Restrictions on Uses and Disclosures of PHI

Under the HIPAA Privacy Rule, an individual is permitted to request that the Covered Entity restrict both use and disclosure of PHI for treatment, payment or health care operations and disclosures to others who are involved in the individual's care or payment for that care.  For example, an individual who sees a physician to determine whether the individual is suffering from a sexually transmitted disease may request that the physician not disclose that information to the individual's adult child who is usually involved in the individual's health care.  In general, a Covered Entity is not required to agree to a requested restriction.  The final regulations add a provision that requires certain Covered Entities to agree to requests to restrict disclosure if the disclosure would be for the purpose of payment or health care operations, the disclosure is not otherwise required by law, and the PHI pertains only to a health care item or service for which the individual or another person (other than a health plan) has paid in full.  Under this new provision, if the individual requests that the physician not disclose information relating to treatment for a sexually transmitted disease to the individual's health plan, the physician would be required to agree to the restriction if the individual pays for the treatment in full and there is no law that requires the reporting of the sexually transmitted disease.

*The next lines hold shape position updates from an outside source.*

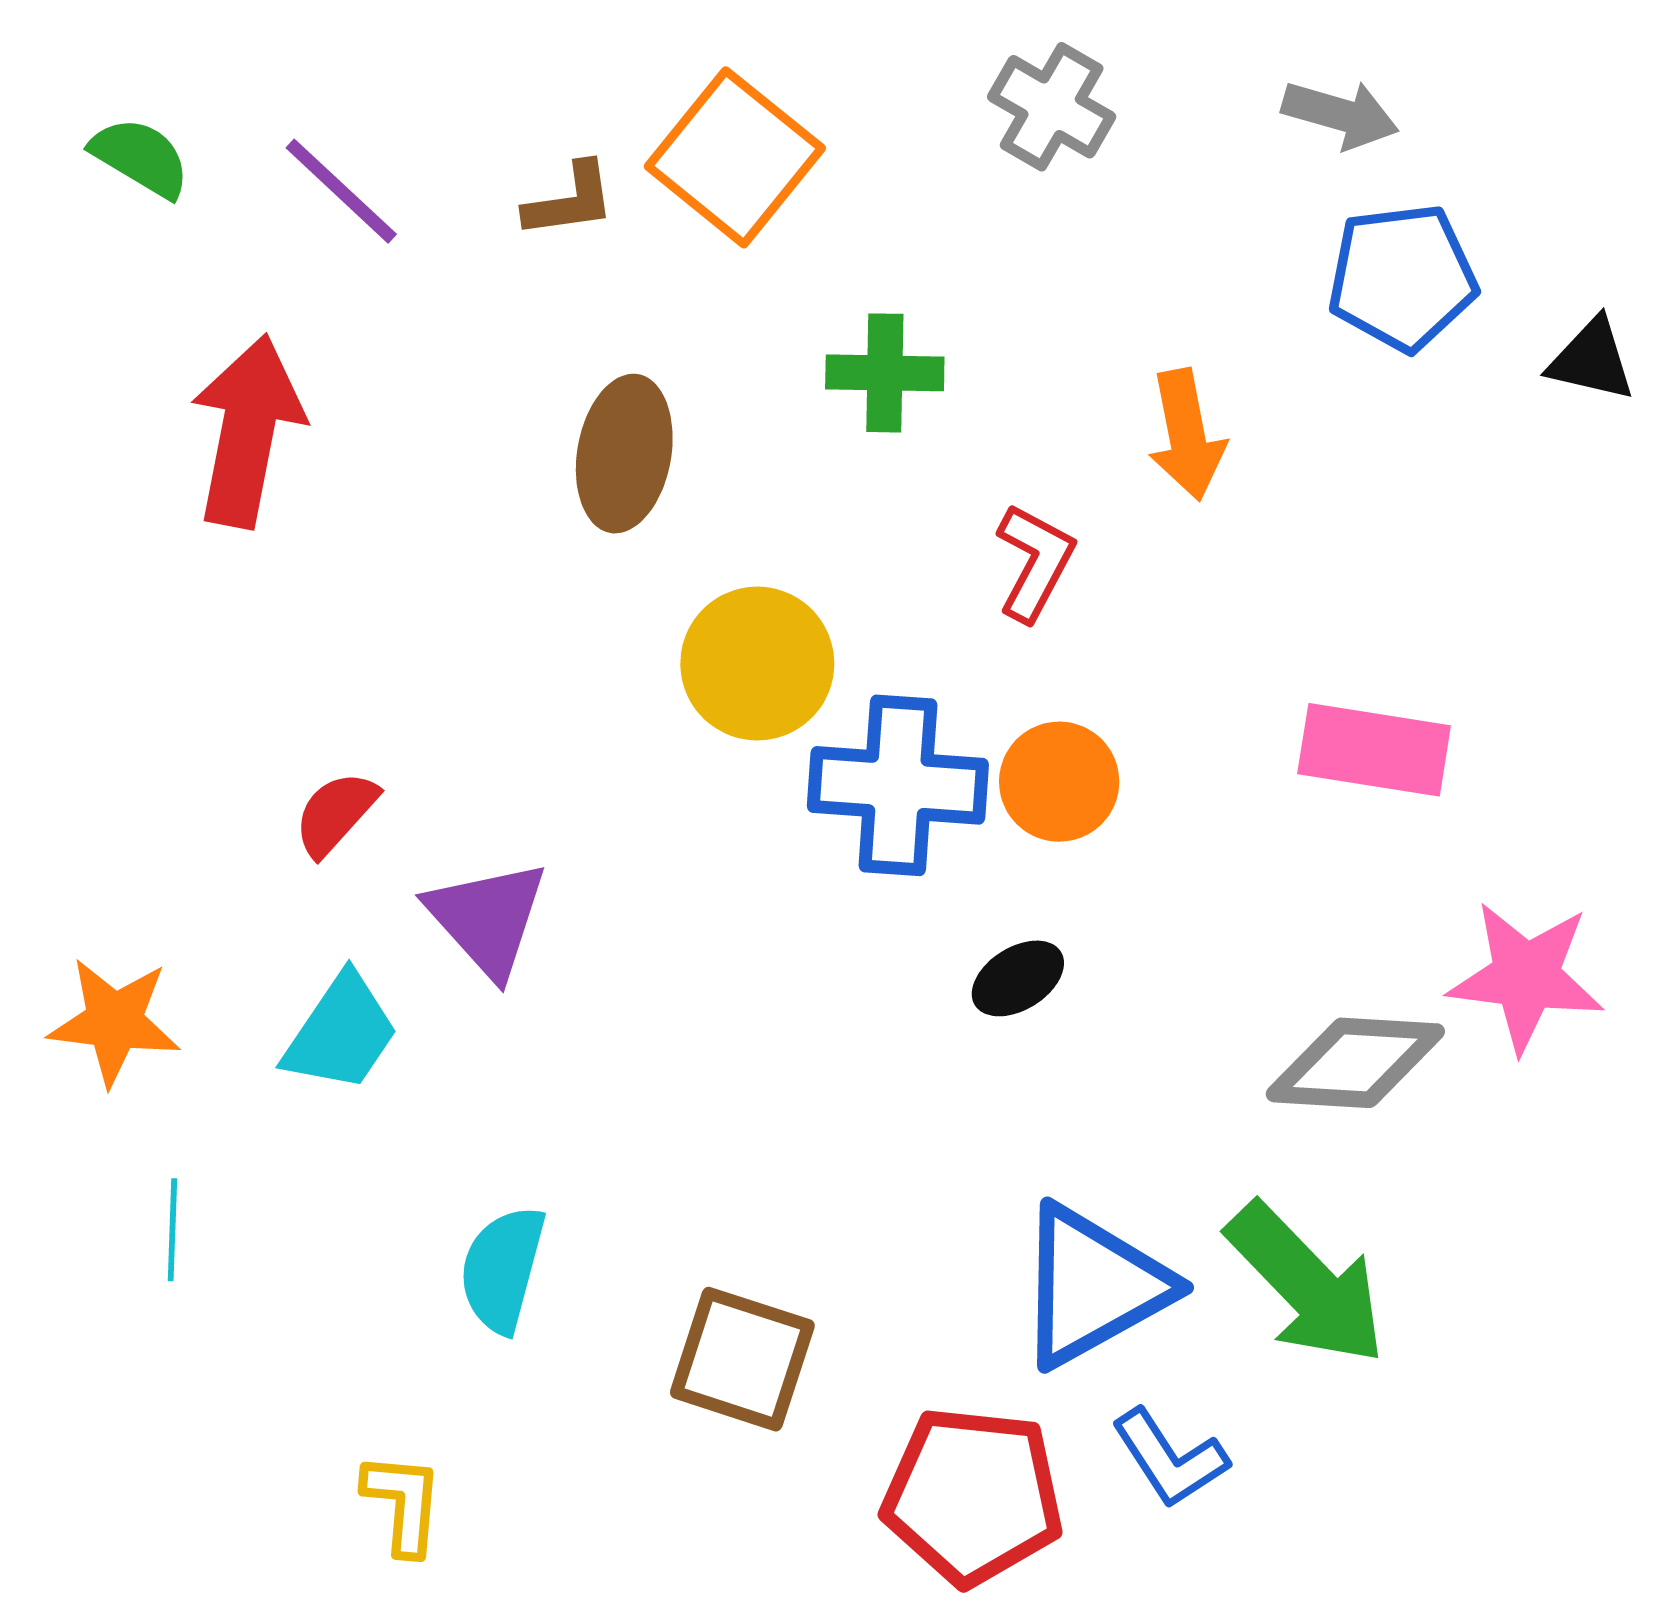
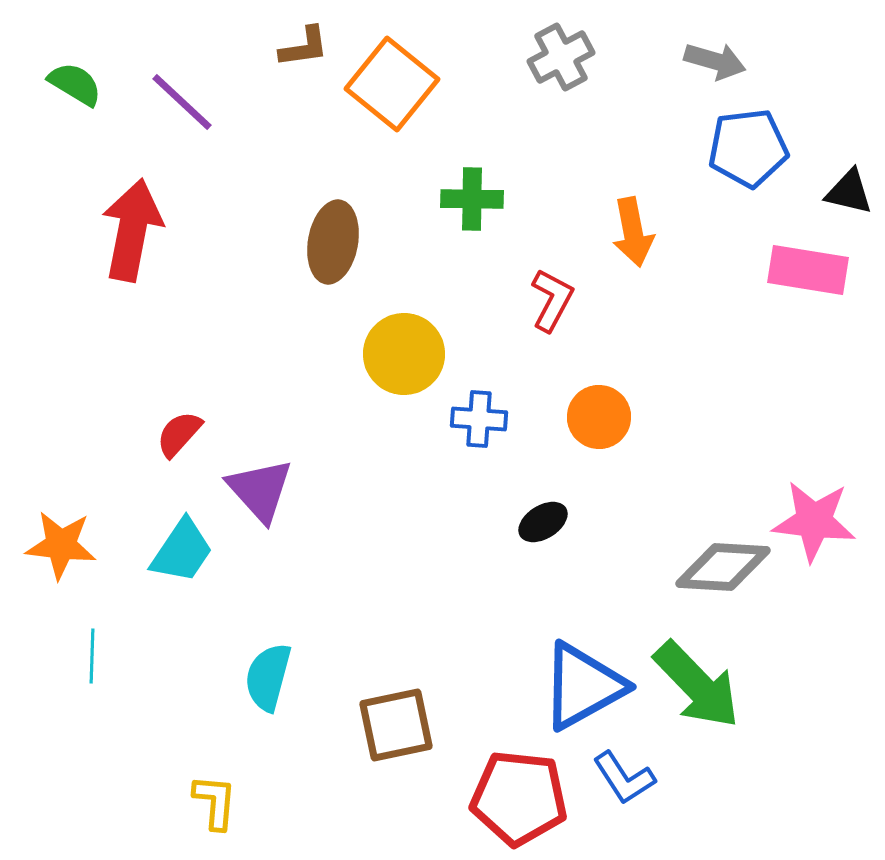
gray cross: (1052, 107) -> (561, 57), turned 32
brown L-shape: (570, 200) -> (304, 47), moved
pink rectangle: (1374, 750) -> (808, 270), moved
orange circle: (1059, 782) -> (599, 417), moved
blue cross: (898, 785) -> (479, 419), size x0.6
brown square: (742, 1359) -> (396, 725), turned -30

Request for Access to the Individual's PHI

Under the HIPAA Privacy Rule, an individual is permitted to request access to his or her PHI that is maintained in a designated record set and, with limited exceptions, a Covered Entity must grant that access (or provide a written explanation of why access is being denied) within 30 days after receipt of the request.  The HIPAA Privacy Rule allowed up to 60 days to provide access if the PHI is not maintained by the Covered Entity on-site.  The final regulations delete the provision granting this 60–day period. 

In addition, under the final regulations, if the requested PHI is maintained electronically, and the individual requests an electronic copy, the Covered Entity must provide the PHI in the electronic form and format requested by the individual if the PHI is readily producible in that form and format.  If the PHI is not readily producible in the requested form and format, the Covered Entity must provide the PHI in a readable electronic form and format that is acceptable to the individual.  Finally, under the final regulations, if an individual requests that his or her PHI be provided directly to another person, the Covered Entity must comply with the request if the request is in writing, signed by the individual, and identifies the designated person and where to send the PHI.

Notice of Privacy Practices: New Content and Distribution Requirements

Many Covered Entities are currently required to have and to distribute a Notice of Privacy Practices (Notice).  The Notice generally describes the Covered Entity’s permitted uses and disclosures, privacy practices, and legal duties, as well as an individual’s rights with respect to his or her PHI.  The Omnibus Rule amends the content requirements of the Notice to require:

  • A statement that (1) most uses and disclosures of psychotherapy notes (if the Covered Entity records or maintains psychotherapy notes); (2) uses and disclosures of PHI for marketing purposes; (3) disclosures that constitute a sale of PHI; and (4) uses and disclosures other than those described in the Notice, require an individual’s authorization and that such authorization may be revoked. 
  • If a Covered Entity intends to contact an individual for fundraising purposes, a statement of such intent and the individual’s right to opt out of receiving fundraising communications. 
  • For health care provider Covered Entities, a statement informing individuals (1) of the right to request the restriction of the disclosure of PHI to a health plan or other party, when the PHI relates solely to a health care item or service for which the individual, or another person on behalf of such individual (other than a health plan), has paid the Covered Entity; and (2) that the health care provider Covered Entity is required to agree to such request. 
  • For health plan Covered Entities (other than certain issuers of long-term care policies) that intend to use or disclose PHI for underwriting purposes, a statement that the health plan Covered Entity is prohibited from using or disclosing PHI that is genetic information about an individual for such purposes. 
  • A statement describing an individual’s right to be notified following a breach of unsecured PHI. 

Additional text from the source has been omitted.